Yukawa's particle should have a mass ROUGHLY of order the size of the proton (in natural units). This is about 1 fm. Plugging in factors of hbar and c, this corresponds to a mass of about 130 MeV. And the pion is 135 and 139 MeV. Sounds really good for a one-significant-figure, back-of-the-envelope calculation to me!

I don't know what your prof got "mad"! But Yukawa's theory does a remarkably good job. More careful calculations get even better results. Of course, at the end of the day, the "REAL" answer is non-perturbative QCD, but we don't know how to calculate with that.

3. Dec 23, 2007

### ophase

Yukawa theory

Here's the original proof by Yukawa

Yukawa potential $$U(r)=\frac{-g^{2}_{s}}{4\pi}\frac{e^{-r/a}}{r}$$
gs: Yukawa constant

Yukawa proposed that nuclear force has to be like elektromagnetic force. So the potential above need to satisfy second green equation with a source term:

$$(\nabla^{2}-\frac{1}{a^{2}})U(r)=g^{2}_{s}\delta(r)$$

Yukawa generalized the equation for non-static states.

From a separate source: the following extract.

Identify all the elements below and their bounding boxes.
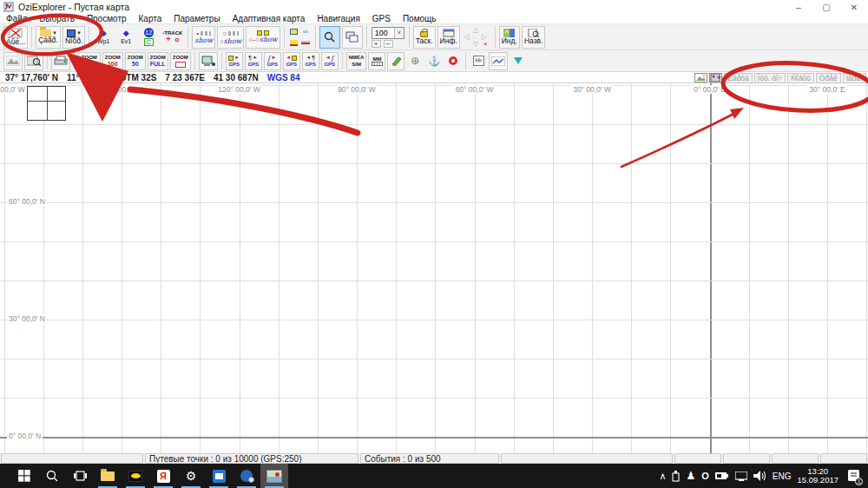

$$(\nabla^{2}-\frac{d^{2}}{c^{2}dt^{2}}-\frac{1}{a^{2}})U(r,t)=0$$ (*)

This equation is also relativistical invariant. Then Yukawa quantized the potential:

$$U(r)=\frac{-g^{2}_{s}}{4\pi}\frac{e^{ipr/\hbar-iEt/\hbar}}{r}$$

Now we put that potential expression in the second green equation (*) and we get:

$$\frac{E^{2}}{c^{2}\hbar^{2}}=\frac{p^{2}}{\hbar^{2}}+\frac{1}{a^{2}}$$

$$E^2 =p^2c^2+\frac{c^{2}\hbar^{2}}{a^{2}}$$

Here the last term should be the mass term:
$$m^{2}_{u}c^{4}=\frac{c^{2}\hbar^{2}}{a^{2}}$$
If we assume a=2 fm, then the exchange particle mass is mu= 100 MeV.

In 1947 Pion discovered at 140 MeV and it's proved that there is no meson in the nucleus according to Yukawa theory.

I don't know the rest of that story. Probably someone made a correction about the calculation above. Any ideas??

4. Dec 23, 2007

### blechman

Where did your assumption for "a" come from?????? Why is it 2.0000000 fm???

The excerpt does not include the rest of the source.